[WORK ORDER] From top to bottom, retype the data exactly, passing over any picture.

[DATA FOR THE TASK]
'''

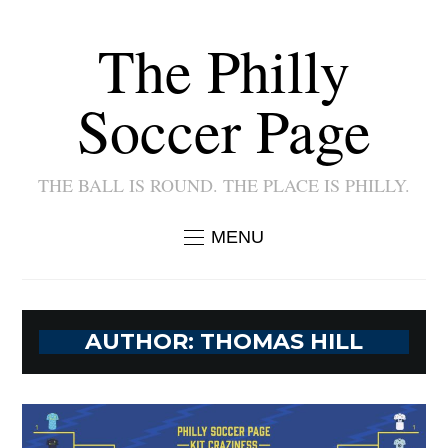
The Philly
Soccer Page
THE BALL IS ROUND. THE PLACE IS PHILLY.
MENU
AUTHOR:
THOMAS HILL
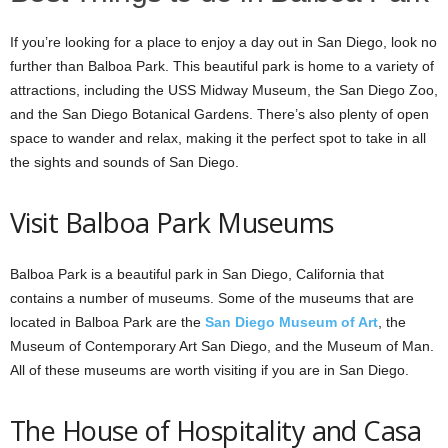
If you’re looking for a place to enjoy a day out in San Diego, look no
further than Balboa Park. This beautiful park is home to a variety of
attractions, including the USS Midway Museum, the San Diego Zoo,
and the San Diego Botanical Gardens. There’s also plenty of open
space to wander and relax, making it the perfect spot to take in all
the sights and sounds of San Diego.
Visit Balboa Park Museums
Balboa Park is a beautiful park in San Diego, California that
contains a number of museums. Some of the museums that are
located in Balboa Park are the
San Diego Museum of Art
, the
Museum of Contemporary Art San Diego, and the Museum of Man.
All of these museums are worth visiting if you are in San Diego.
The House of Hospitality and Casa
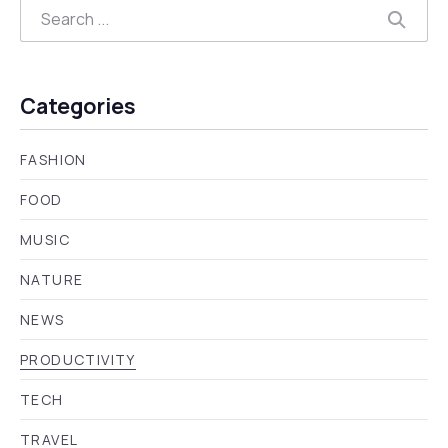
Search
Searc
Categories
FASHION
FOOD
MUSIC
NATURE
NEWS
PRODUCTIVITY
TECH
TRAVEL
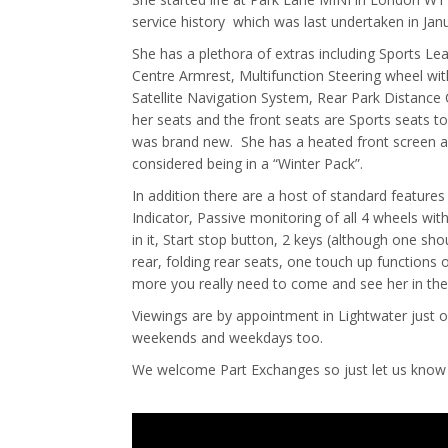
service history which was last undertaken in Jan
She has a plethora of extras including Sports Le
Centre Armrest, Multifunction Steering wheel wit
Satellite Navigation System, Rear Park Distance C
her seats and the front seats are Sports seats t
was brand new. She has a heated front screen an
considered being in a “Winter Pack”.
In addition there are a host of standard features
Indicator, Passive monitoring of all 4 wheels wit
in it, Start stop button, 2 keys (although one sh
rear, folding rear seats, one touch up functions
more you really need to come and see her in the 
Viewings are by appointment in Lightwater just 
weekends and weekdays too.
We welcome Part Exchanges so just let us know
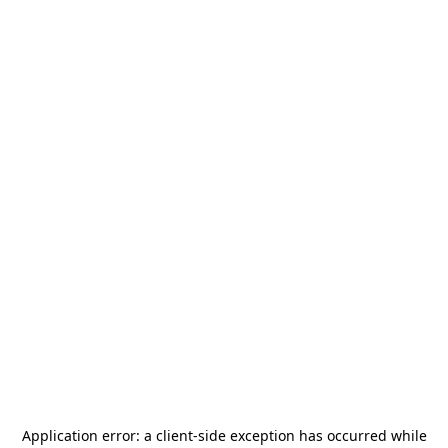
Application error: a
client
-side exception has occurred while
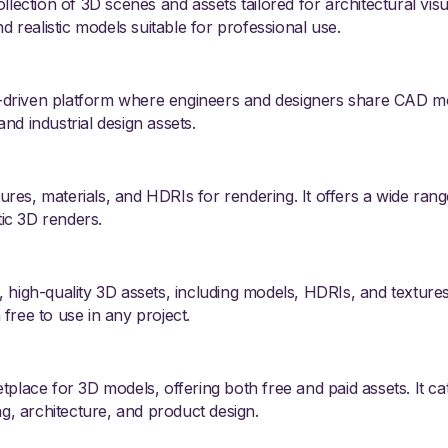
llection of 3D scenes and assets tailored for architectural visua
nd realistic models suitable for professional use.
driven platform where engineers and designers share CAD mode
nd industrial design assets.
tures, materials, and HDRIs for rendering. It offers a wide rang
tic 3D renders.
 high-quality 3D assets, including models, HDRIs, and textures
free to use in any project.
tplace for 3D models, offering both free and paid assets. It ca
ng, architecture, and product design.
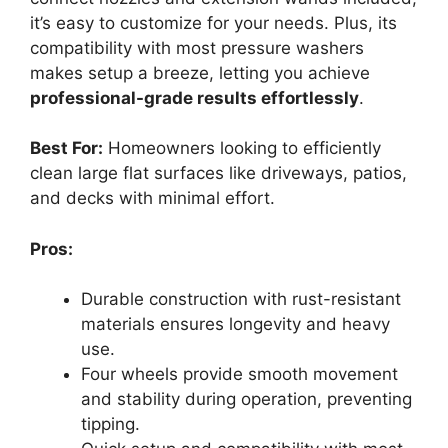
it’s easy to customize for your needs. Plus, its
compatibility with most pressure washers
makes setup a breeze, letting you achieve
professional-grade results effortlessly
.
Best For:
Homeowners looking to efficiently
clean large flat surfaces like driveways, patios,
and decks with minimal effort.
Pros:
Durable construction with rust-resistant
materials ensures longevity and heavy
use.
Four wheels provide smooth movement
and stability during operation, preventing
tipping.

'''

[WRITTEN SOLUTION]
The Philly
Soccer Page
THE BALL IS ROUND. THE PLACE IS PHILLY.
MENU
AUTHOR:
THOMAS HILL
If you’re looking for a place to enjoy a day out in San Diego, look no
further than Balboa Park. This beautiful park is home to a variety of
attractions, including the USS Midway Museum, the San Diego Zoo,
and the San Diego Botanical Gardens. There’s also plenty of open
space to wander and relax, making it the perfect spot to take in all
the sights and sounds of San Diego.
Visit Balboa Park Museums
Balboa Park is a beautiful park in San Diego, California that
contains a number of museums. Some of the museums that are
located in Balboa Park are the
San Diego Museum of Art
, the
Museum of Contemporary Art San Diego, and the Museum of Man.
All of these museums are worth visiting if you are in San Diego.
The House of Hospitality and Casa
Search
Searc
Categories
FASHION
FOOD
MUSIC
NATURE
NEWS
PRODUCTIVITY
TECH
TRAVEL
service history which was last undertaken in Jan
She has a plethora of extras including Sports Le
Centre Armrest, Multifunction Steering wheel wit
Satellite Navigation System, Rear Park Distance C
her seats and the front seats are Sports seats t
was brand new. She has a heated front screen an
considered being in a “Winter Pack”.
In addition there are a host of standard features
Indicator, Passive monitoring of all 4 wheels wit
in it, Start stop button, 2 keys (although one sh
rear, folding rear seats, one touch up functions
more you really need to come and see her in the 
Viewings are by appointment in Lightwater just 
weekends and weekdays too.
We welcome Part Exchanges so just let us know
Application error: a
client
-side exception has occurred while
llection of 3D scenes and assets tailored for architectural visua
nd realistic models suitable for professional use.
driven platform where engineers and designers share CAD mode
nd industrial design assets.
tures, materials, and HDRIs for rendering. It offers a wide rang
tic 3D renders.
 high-quality 3D assets, including models, HDRIs, and textures
free to use in any project.
tplace for 3D models, offering both free and paid assets. It ca
ng, architecture, and product design.
it’s easy to customize for your needs. Plus, its
compatibility with most pressure washers
makes setup a breeze, letting you achieve
professional-grade results effortlessly
.
Best For:
Homeowners looking to efficiently
clean large flat surfaces like driveways, patios,
and decks with minimal effort.
Pros:
Durable construction with rust-resistant
materials ensures longevity and heavy
use.
Four wheels provide smooth movement
and stability during operation, preventing
tipping.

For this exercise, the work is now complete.